These actors, performers, producers and writers are on the up and up

By Bruce Fretts
Updated October 22, 1993 at 04:00 AM EDT

* Cheery news for David Angell, Peter Casey, and David Lee: Their airport sitcom Wings was picked up through the 1994-95 season by NBC, with reruns sold to the USA Network. And their latest project, the Cheers spin-off Frasier, has become this season’s biggest new hit.

* Gerard Cosloy founded the influential indie label Matador Records four years ago. Now financed in part by Atlantic, Matador has signed breaking alternative bands like Pavement, Superchunk, and the Dustdevils (for whom Cosloy had been a stand-in bass player until recently).

* After more than a decade of doing B movies for Chuck Norris and Steven Seagal, Andrew Davis raced to the front ranks of action directors with the runaway Harrison Ford hit The Fugitive. Next he’ll make the comedy Steal Big, Steal Little as part of a three-picture deal with Savoy Pictures.

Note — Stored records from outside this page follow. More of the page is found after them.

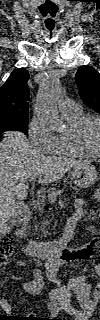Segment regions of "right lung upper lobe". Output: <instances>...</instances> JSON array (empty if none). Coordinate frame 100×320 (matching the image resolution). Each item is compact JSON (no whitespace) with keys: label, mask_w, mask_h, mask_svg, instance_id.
Here are the masks:
<instances>
[{"label":"right lung upper lobe","mask_w":100,"mask_h":320,"mask_svg":"<svg viewBox=\"0 0 100 320\" xmlns=\"http://www.w3.org/2000/svg\"><path fill=\"white\" fill-rule=\"evenodd\" d=\"M28 72L15 69L0 88V120L28 119Z\"/></svg>","instance_id":"cb5924a9"}]
</instances>
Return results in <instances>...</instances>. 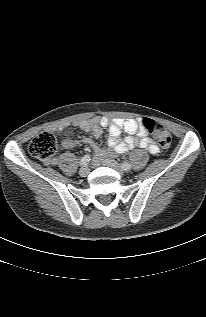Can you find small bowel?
I'll return each instance as SVG.
<instances>
[{"label": "small bowel", "mask_w": 206, "mask_h": 317, "mask_svg": "<svg viewBox=\"0 0 206 317\" xmlns=\"http://www.w3.org/2000/svg\"><path fill=\"white\" fill-rule=\"evenodd\" d=\"M75 125L82 131L90 132L95 139L102 135L103 127L108 128V149L99 148L90 138L82 140L94 148L96 152L95 162H99L103 157L122 154L133 148H144L152 154H156L159 151L156 143L148 137L140 119L96 117L91 120L80 121ZM60 130L59 128L58 131ZM122 131L128 134L124 139H121ZM62 146L66 149H71L74 147V141L71 138H66L62 141ZM50 164H57V160H52Z\"/></svg>", "instance_id": "obj_1"}]
</instances>
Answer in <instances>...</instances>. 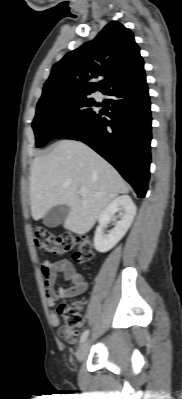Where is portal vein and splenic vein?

* Ex-N.W.A member Dr. Dre put out The Chronic, the biggest-selling gangsta-rap record in history. With the release of protege Snoop Doggy Dogg’s first album, Dre could continue to rule the rap charts—if he can stay out of jail (his run-ins with the law are, well, chronic).

* Nora Ephron had written hit comedies (When Harry Met Sally…) before, but this summer’s $120 million smash Sleepless in Seattle put her on the map as a director. She’ll be sticking with TriStar for her next film, a Steve Martin comedy tentatively titled The Night Before Christmas.

* At 32, Andre Harrell has already proven himself an astute music mogul with his Uptown Entertainment label (Jodeci, Mary J. Blige). Now MCA has signed him to a seven-year, $50 million multimedia deal that will allow him to develop TV and film projects.

* Brother-and-sister Muppet heirs Brian and Lisa Henson are pulling some strings of their own: Brian has taken over the family business with TV series (CityKids, Dinosaurs) and movies (The Muppet Christmas Carol), while Lisa is the new head of production at post-Heidi Fleiss Columbia Pictures.

* Michael Jacobs may have created Charles in Charge and My Two Dads, but Hollywood didn’t hold it against him: He’s the creative force behind three new Disney sitcoms—Where I Live, Boy Meets World, and The Sinbad Show—and the returning Dinosaurs.

* After a failed first go-round in Hollywood (High Spirits, We’re No Angels), Neil Jordan is hot again thanks to The Crying Game. He’s been entrusted with the task of making a believable bloodsucker out of Tom Cruise in Interview With the Vampire.

* A few years ago, David Koepp was writing little-seen thrillers like Apartment Zero and Bad Influence. Then he cowrote the Jurassic Park screenplay for Steven Spielberg. Now his scripts are being snapped up by big-name directors like Ron Howard (The Paper) and Brian De Palma (Carlito’s Way).

* Robert Miller has turned Disney’s Hyperion Books from an industry joke into a major player. In addition to the lucrative line of Saturday Night Live books, Hyperion has autobiographies of scandal magnets Robert Evans and Michael Milken in the works.

* As the head of EastWest Records, Sylvia Rhone is the first woman to run a major music label—one that’s home to such hot acts as En Vogue and Snow.

* Richard Soames, president of Film Finances Inc., bought the company (which he once owned, then sold) with three other executives in 1991. The firm, which guarantees investors that films get finished on time and on budget, cornered the market when its biggest rival, Completion Bond, went out of business earlier this year.

* Quentin Tarantino went from video-store clerk to acclaimed auteur with 1992’s blood-drenched gangster movie Reservoir Dogs. His twisted vision continues to seduce Hollywood with his scripts for True Romance, Oliver Stone’s Natural Born Killers, and Pulp Fiction, which Tarantino will direct.